第569話2度目のラブホテル

 嘘だろ・・・!?た、確かに言われてみれば周りに何時間何円みたいな看板がいっぱいある・・・って!


「なんで初音は冷静なんだ!は、早くこんなところ出よう!」


「そ、そうだね、そーく─────」


`ポタポタポタ`


「・・・え?」


 頬で冷たい水が弾けて伝う感触が─────


`ザァァァァァ`


「えっ、あ、雨!?」


 確かに曇っていたけど、いきなりこんなに土砂降りになるなんて・・・

 ま、まずい、傘なんて持ってきてない!


「嘘!、雨!?予報見てなかったよー!濡れたく無いからとりあえずあそこで雨宿りしよ?」


 そう言う初音に手を取られてきたのは、このホテル街には無数にあるラブホテルのうちの一つだった。


「え、ちょ、初音、ここは─────」


「雨宿りするだけだから別にいいでしょ?それとも、ナニかする気なの・・・?」


「い、いや、もちろんそんな気はない・・・」


「じゃあ・・・行こ?」


「あ、あぁ・・・」


 俺はホテルの受付・・・それもラブホテルの受付なんてどうすればいいのかわからないため、そこは初音に任せた。

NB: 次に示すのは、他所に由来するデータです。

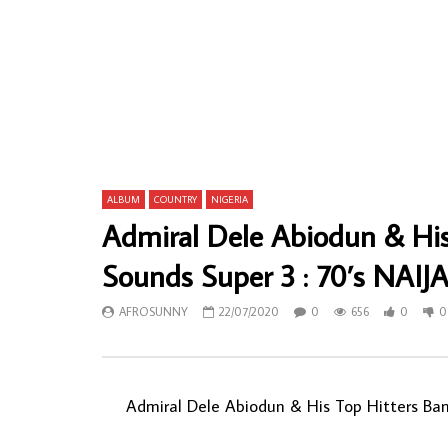
Ouza Et Les 4 Femmes Dans Le Vent –
Bana Congo
Mbaana 70s SENEGALESE Mbalax Music
CONGOLESE
ALBUM LP
ALBUM LP
AFROSUNNY
15/11/2023
AFROSU
0
546
0
0
0
97
ALBUM
COUNTRY
NIGERIA
Admiral Dele Abiodun & Hi
Sounds Super 3 : 70’s NAIJ
AFROSUNNY
22/07/2020
0
656
0
0
Admiral Dele Abiodun & His Top Hitters Band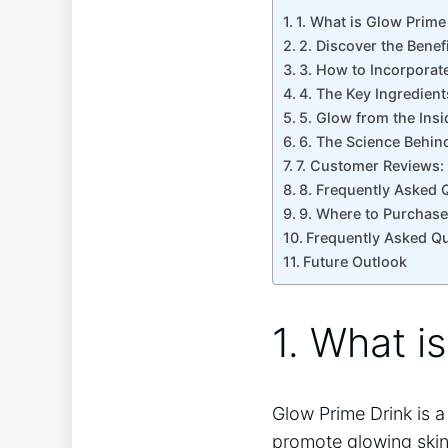
1.⁢ What is Glow Prime
2. Discover the Benef
3. How to ‍Incorporat
4. The Key Ingredien
5. Glow from the Ins
6. The Science Behin
7.‍ Customer Reviews:
8. Frequently​ Asked
9. Where to Purchase
Frequently Asked Q
Future Outlook
1.⁢ What i
Glow Prime Drink is a
promote glowing skin 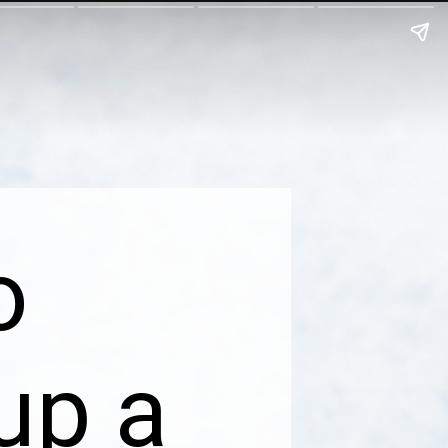
o
up a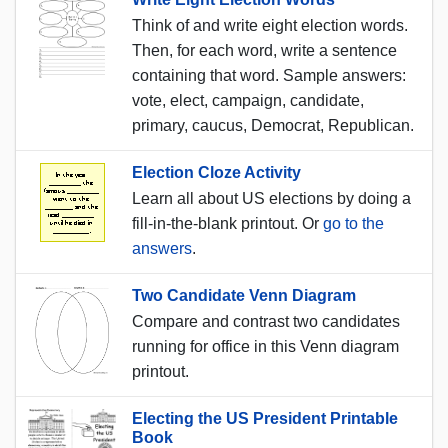
Think of and write eight election words.
Then, for each word, write a sentence
containing that word. Sample answers:
vote, elect, campaign, candidate,
primary, caucus, Democrat, Republican.
Election Cloze Activity
Learn all about US elections by doing a
fill-in-the-blank printout. Or
go to the
answers
.
Two Candidate Venn Diagram
Compare and contrast two candidates
running for office in this Venn diagram
printout.
Electing the US President Printable
Book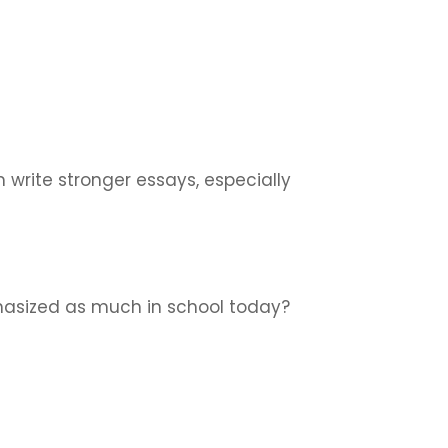
 write stronger essays, especially
hasized as much in school today?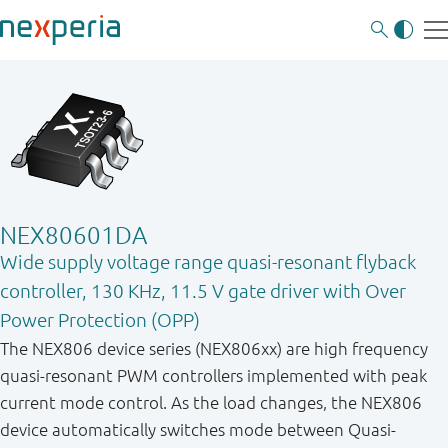
NEX80601DA
Wide supply voltage range quasi-resonant flyback
controller, 130 KHz, 11.5 V gate driver with Over
Power Protection (OPP)
The NEX806 device series (NEX806xx) are high frequency
quasi-resonant PWM controllers implemented with peak
current mode control. As the load changes, the NEX806
device automatically switches mode between Quasi-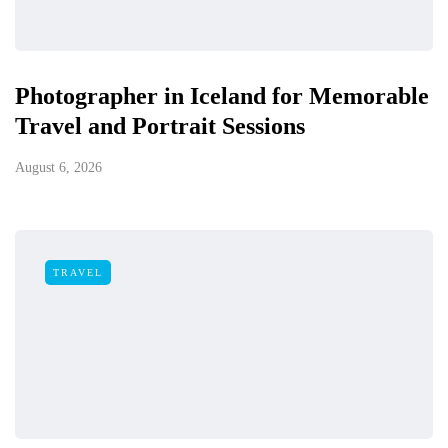
Photographer in Iceland for Memorable
Travel and Portrait Sessions
August 6, 2026
TRAVEL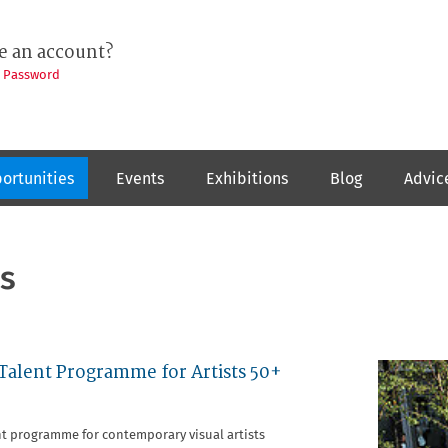
e an account?
t Password
ortunities
Events
Exhibitions
Blog
Advic
s
 Talent Programme for Artists 50+
nt programme for contemporary visual artists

 ・・・それにしても、人生で2度目のラブホテルか・・・


「借りれたよ!そーくんっ!」


「あ、あぁ、そ、そうか・・・」


 なんで初音はこんなに元気なんだ・・・?

 いや、俺が寝れてなくてテンションが低いだけなのか・・・?

 そして俺は初音と階段で4階に登り、俺たちに割り当てられた号室に入った。


「そーくん、はい、タオル」


「え、あ、ああ、い、良いけど・・・べ、別にここにいっぱいタオルぐらい常備してあるからわざわざ初音のを使わなくても──────」


「は?ラブホテルなんて他の女がどんな淫乱な使い方してるかわからない場所のタオルをそーくんに使わせるなんてできるわけないでしょ?それともなに?タオル越しに他の女と浮気するつもりなの?」


「え、あ、す、すいません・・・」


 俺はそれ以上は何も言わずに黙って初音に渡されたタオルで自分の体を服の上から拭いた。

 ・・・さっきまでのデートって感じの雰囲気はどこに行ったんだ・・・


「・・・・・・」


 それにしても・・・なんていうか、濡れた初音はやっぱり元が綺麗なだけあってより儚さというか・・・色々付け加えられてて良いな。


「そーくん?」


「な、なんでもない・・・そ、そうだ!あ、雨はどのぐらいで止むんだろうなー」


 俺は誤魔化すようにして視線を逸らし、話題も逸らす。

 初音はその質問に返答するように言った。


「んー、どのぐらいだろうねー、スマホの充電も切れちゃってわからないねー」


「・・・あ、ホテルなんだしコンセントぐらいはあるんじゃないか?」


「コンセントはあると思うけど、充電器を持ってきてなかったの」


「ま、まぁそうだよな・・・」


「ちょっと私、シャワー浴びてきてもいい?」


「え?あ、あぁ、ど、どうぞ・・・」


「うん」


 初音はそう小さく返事をすると、シャワールームに入っていった。